Hi,
The problem we encounter is that when a job is suspended its raw usage
continues to grow.
Our cluster uses slurm 2.3.0. Here are some of the parameters of slurm.conf:
PriorityType=priority/multifactor
PriorityDecayHalfLife=0
SelectType=select/cons_res
SelectTypeParameters=CR_CPU
PreemptType=preempt/partition_prio
PreemptMode=SUSPEND,GANG
PartitionName=def Nodes=... Shared=FORCE:1 Priority=80 PreemptMode=off
PartitionName=low Nodes=... Shared=FORCE:1 Priority=20 PreemptMode=suspend
Each account is given a quota of cpu hours that is set using the command
'sacctmgr modify account=... set GrpCPUMins=...'.
The usage of an account can be read with the value of 'Raw Usage' given
by the sshare command. This is this value that continues to grow even
when all the jobs of this account are in the SUSPENDED state.
The value 'Used' obtained using the command 'sreport cluster
AccountUtilizationByUser' seems to be affected by this problem too.

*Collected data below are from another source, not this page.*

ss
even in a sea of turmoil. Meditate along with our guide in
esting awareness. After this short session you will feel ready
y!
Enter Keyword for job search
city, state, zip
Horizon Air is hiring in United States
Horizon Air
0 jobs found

Whereas summing up the value of CPUTimeRAW given by the sacct command
for each job of a given account seems to give sensible results.

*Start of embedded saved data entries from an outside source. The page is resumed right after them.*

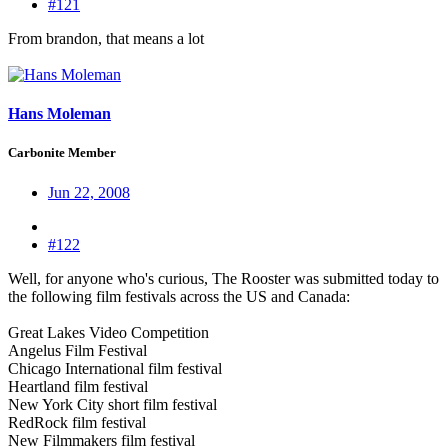
#121
From brandon, that means a lot
Hans Moleman
Carbonite Member
Jun 22, 2008
#122
Well, for anyone who's curious, The Rooster was submitted today to
the following film festivals across the US and Canada:
Great Lakes Video Competition
Angelus Film Festival
Chicago International film festival
Heartland film festival
New York City short film festival
RedRock film festival
New Filmmakers film festival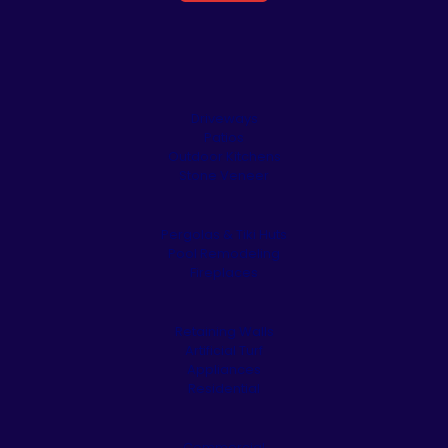
Driveways
Patios
Outdoor Kitchens
Stone Veneer
Pergolas & Tiki Huts
Pool Remodeling
Fireplaces
Retaining Walls
Artificial Turf
Appliances
Residential
Commercial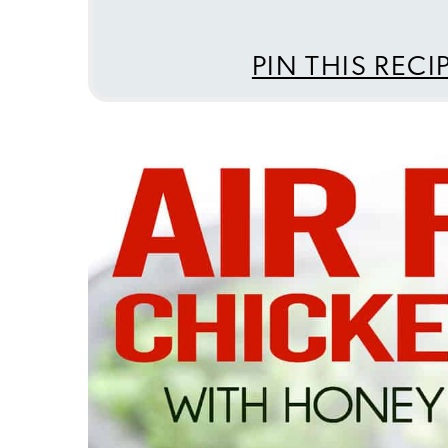
PIN THIS RECI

This behaviour seems related to the following test in the function
_decay_thread() in
src/plugins/priority/multifactor/priority_multifactor.c in slurm 2.3.4:
[...]
while ((job_ptr = list_next(itr))) {
/* apply new usage */
if (!IS_JOB_PENDING(job_ptr) &&
job_ptr->start_time && job_ptr->assoc_ptr) {
[...]
This test is also present in the git repository, in the same file, in
the function decay_apply_new_usage().
I wonder if replacing the test with:
if (!IS_JOB_PENDING(job_ptr) && !IS_JOB_SUSPENDED(job_ptr) && ...
would solve the problem?
Regards,
Stéphane VAILLANT